You know what I am going to write, don’t you?

VBA for the cheat version? Why?

Copy the data from the web page you mentioned.

Paste the data into Excel. I put the data in cols. A and B.

Sort on: B ascending then A ascending.

Go to A10000. Get the answer.

Hi Tushar –

Yep, that’ll work if you can paste 100,000 rows. But I’m row-challenged still ;-)

I get a nasty alert that says “File not loaded completely” when I paste it. And if I can only use and sort the top 65536 rows, the correct answer is in there, but it’s not even close to A10000.

What I thought would be neat was a way to get 100000 rows off the web into an array.

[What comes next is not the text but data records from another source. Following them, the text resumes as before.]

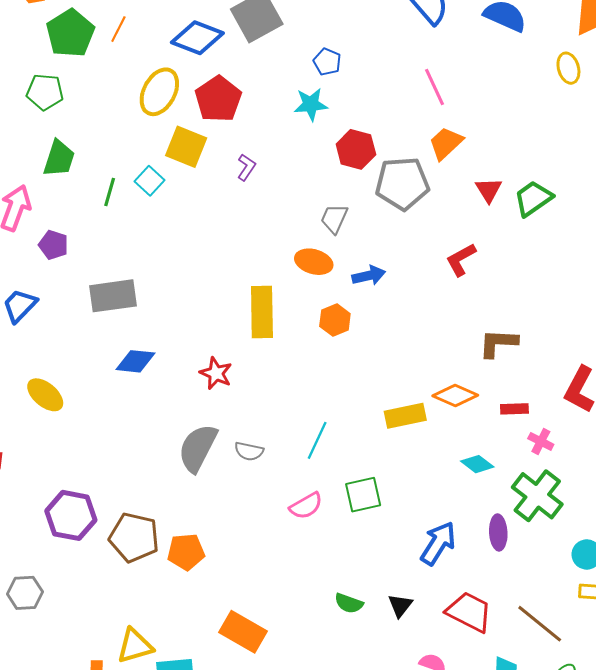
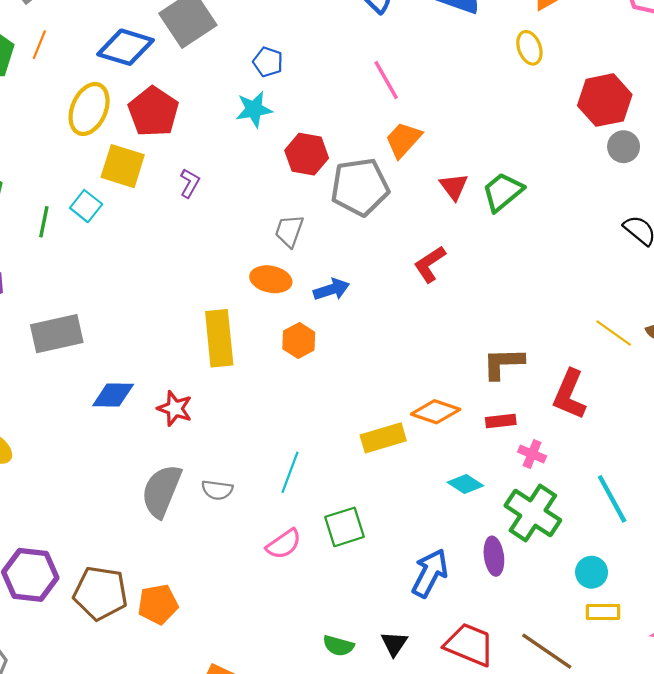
brown L-shape: (498, 343) -> (503, 363), moved
blue diamond: (135, 361) -> (113, 395), moved

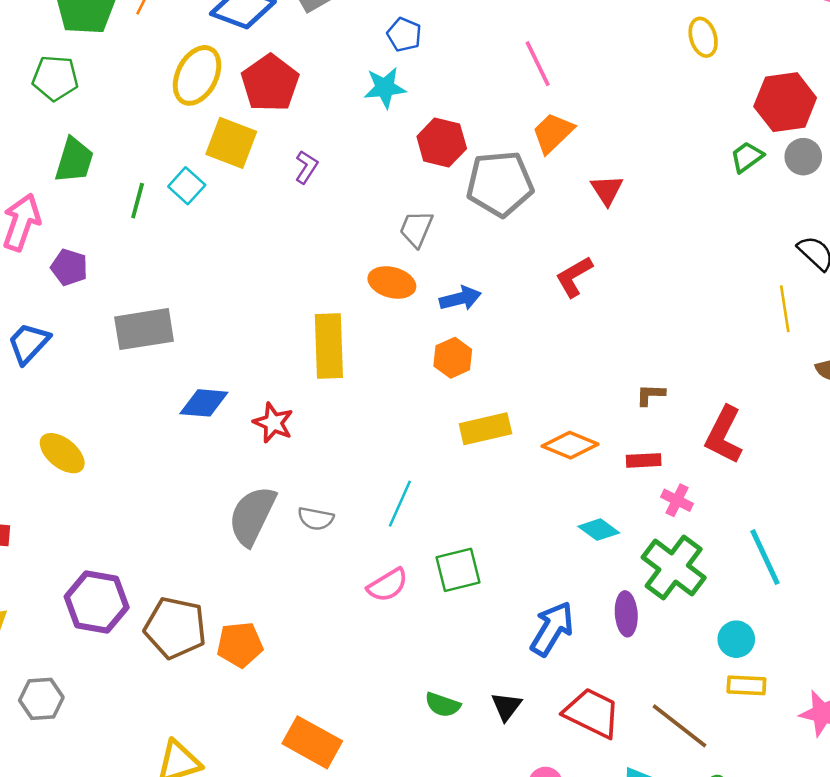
green trapezoid: (503, 192) -> (747, 157), moved, size x0.7
yellow line: (614, 333) -> (785, 309), moved, turned 42
orange hexagon: (299, 341) -> (453, 358), moved
brown L-shape: (503, 363) -> (651, 395), size x0.6
yellow rectangle: (383, 438) -> (485, 429), moved

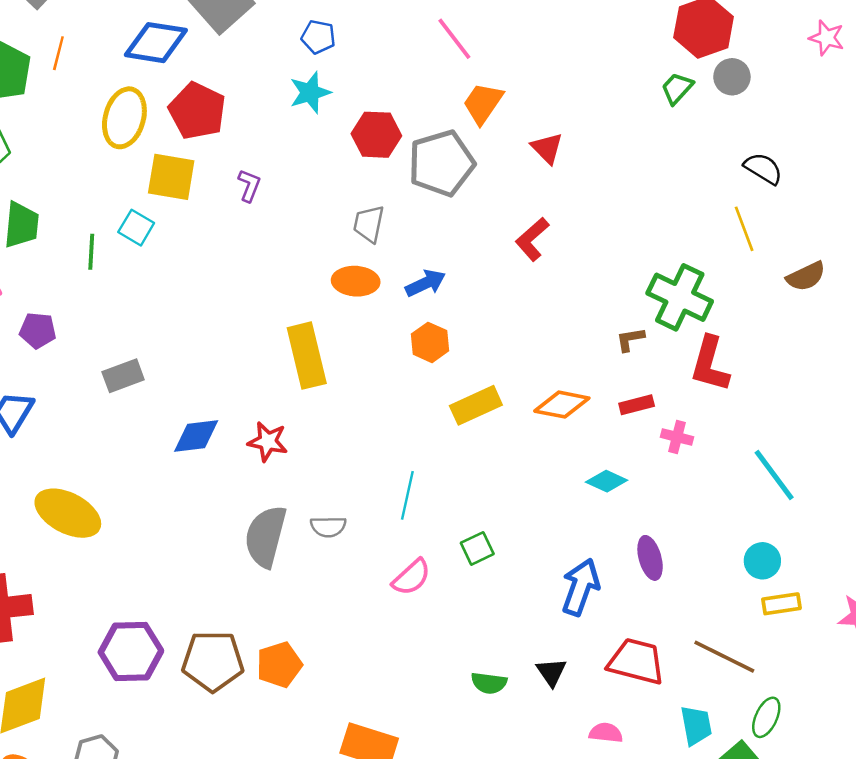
gray rectangle: (144, 329) -> (123, 376), size x0.7
yellow ellipse: (62, 453) -> (68, 513), size x1.4
green cross: (674, 568) -> (680, 297), moved
green square: (458, 570) -> (477, 548), size x0.7

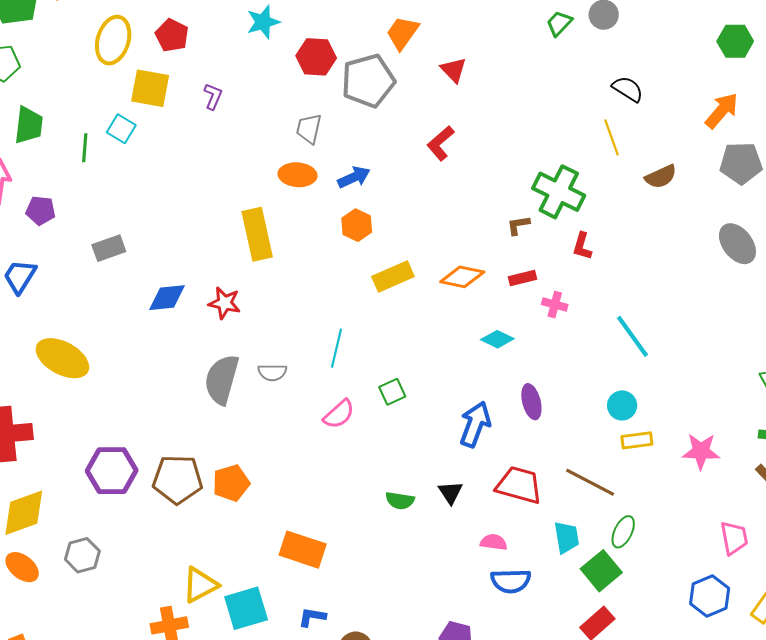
red pentagon: (197, 111) -> (172, 35), size x0.7
red L-shape: (710, 364) -> (582, 246), size x0.6

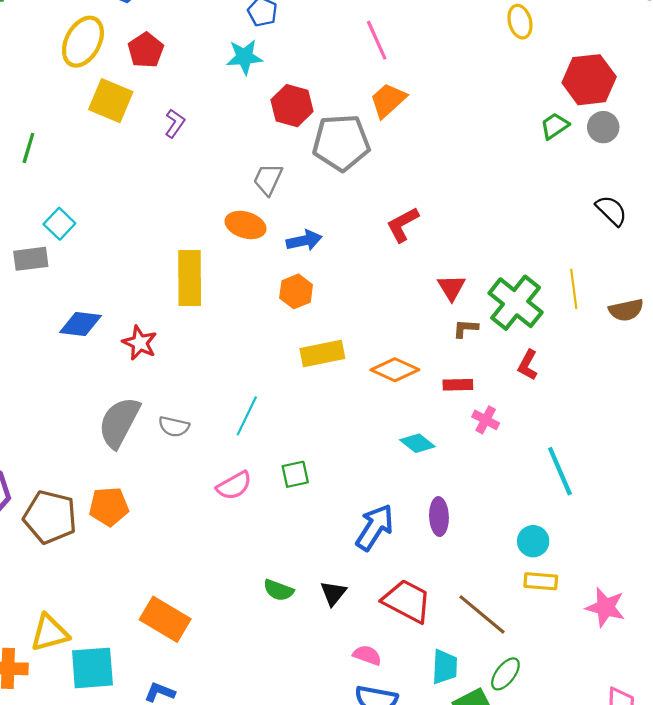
red triangle: (454, 70) -> (452, 288), moved
cyan square: (121, 129) -> (59, 224), moved
yellow line: (612, 137) -> (574, 289), moved
orange pentagon: (231, 483) -> (109, 507), moved

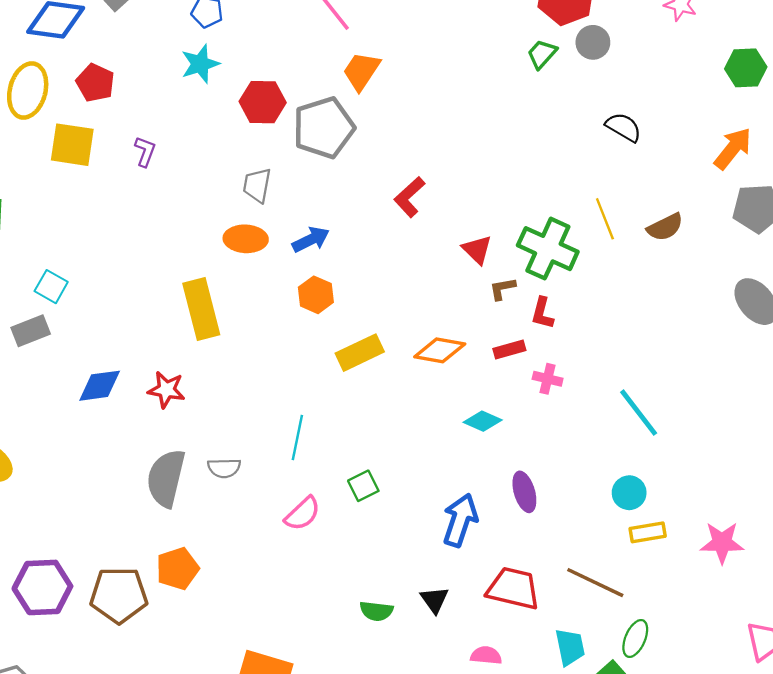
red L-shape: (528, 365) -> (542, 313), moved

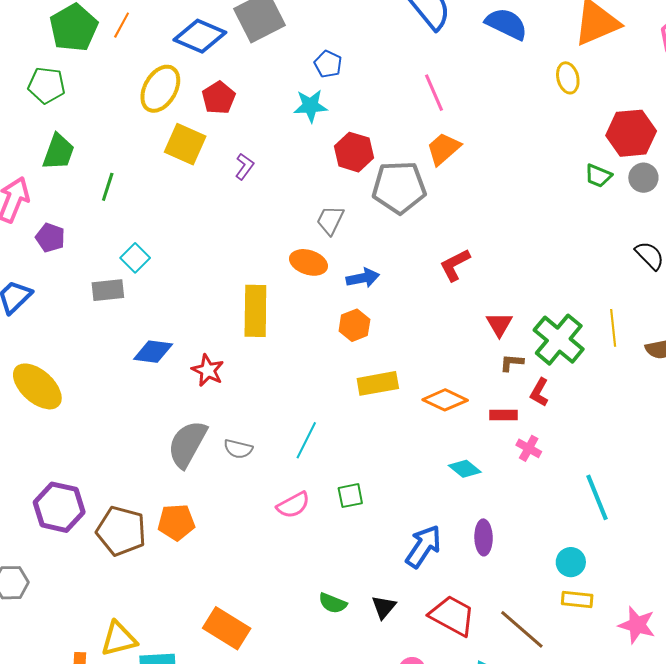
green trapezoid: (542, 54) -> (598, 176), turned -124

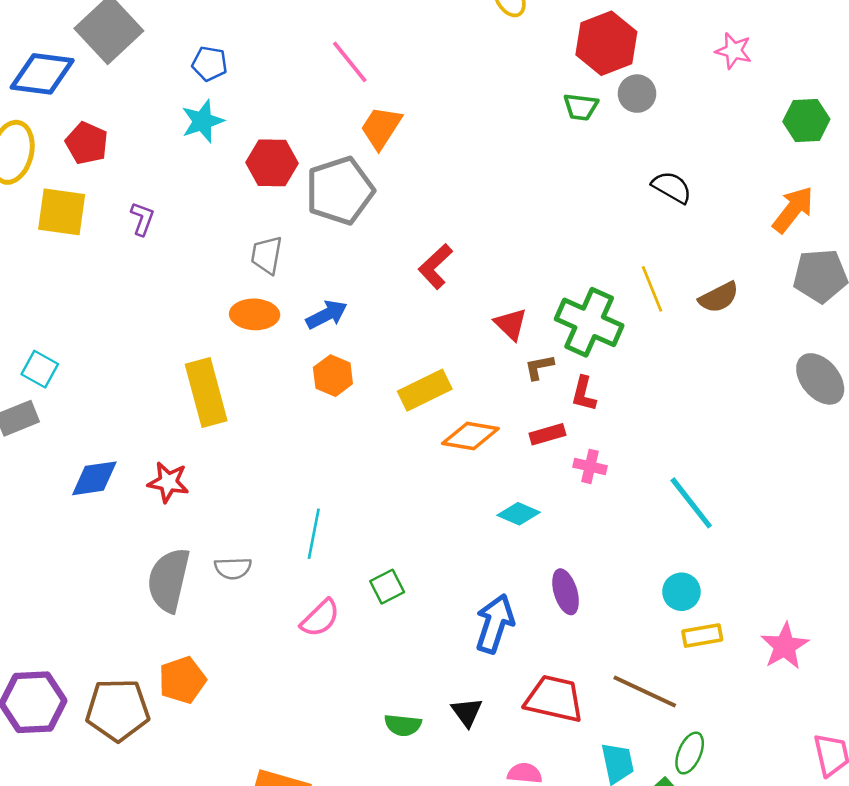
yellow rectangle: (378, 383) -> (425, 390), moved
pink star: (637, 625) -> (785, 646), turned -30

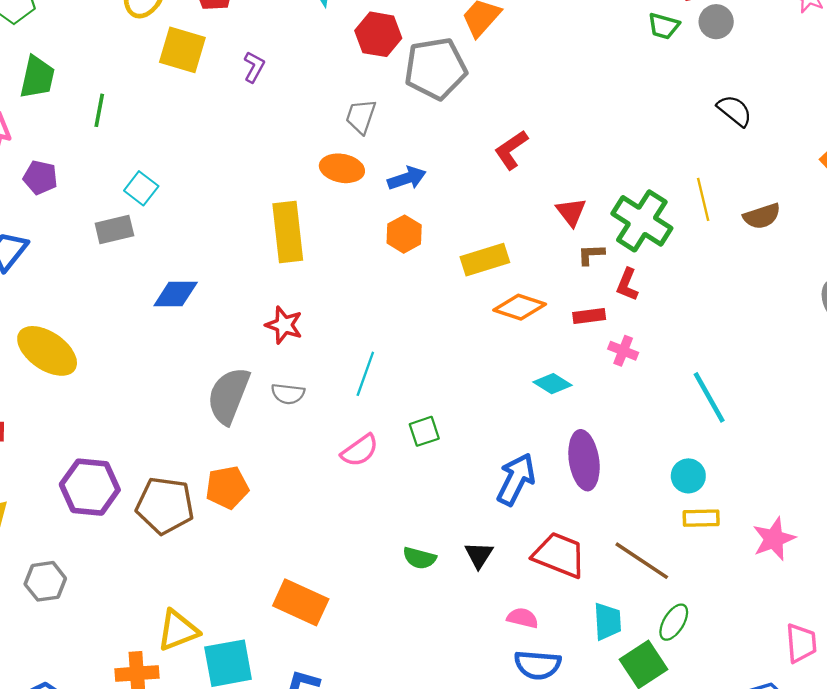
red star: (168, 482) -> (284, 325), moved
purple ellipse: (566, 592) -> (584, 460), size x1.4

An XL2007 webquery probably will.

…mrt

Hi Michael,

Let’s just say that there are a few days where I don’t get any real work done…

I’m having the same problems as you – I couldn’t see how to re-use my #76 code for #77, and I couldn’t really understand the others’ solutions. There’s a link to the MathWorld article on prime partitions, but I couldn’t see how to apply it. Bah. Maybe I should go back and look at the expert solutions to #31.

-Josh

Josh –

Great thinking alike ;-)

There’s a neat recursive answer to #31 that drew Euler’s praise right at the top. It translates easily to VBA. Works very well for 8 coins. Not quite sure how to adapt it to a potful of primes.

…mrt

Michael,

Would you mind posting your translation of #31 in VBA? I keep running out of stack space, so I must be doing something wrong. Thanks.

-Josh

Hi Josh –

It runs out of stack space for me in Mac XL 2004. Runs fine in XL2002. For what it’s worth:

Sub Main()

coins(0) = 200

coins(1) = 100

coins(2) = 50

coins(3) = 20

coins(4) = 10

coins(5) = 5

coins(6) = 2

coins(7) = 1

Debug.Print findposs(200, 0)

End Sub

Function findposs(money As Long, maxcoin As Long) As Long

Dim sum As Long, i As Long

sum = 0

If maxcoin = 7 Then

findposs = 1

Exit Function

End If

For i = maxcoin To 7

If money – coins(i) = 0 Then sum = sum + 1

If money – coins(i) > 0 Then sum = sum + findposs(money – coins(i), i)

Next i

findposs = sum

End Function

…mrt

Michael, Josh,

If you are looking for a solution to 31 you may want to check

Project Euler – Problem 31

http://www.tushar-mehta.com/misc_tutorials/project_euler/euler031.html

Hi Tushar –

Thank you, but you misunderstand…we’ve both solved 31 (that code above is a different recursive solution to 31) and we’re are looking therein for hint to a solution to 77. Rather than units of currency, #77 uses prime numbers.

Trying to make a fit ;-)

…mrt

Hi Michael,

Thanks for posting the code. It works fine for me – not sure what my problem was. I managed to adapt it to solve #77. I’ll post it in your thread for #76, since it seems more appropriate there.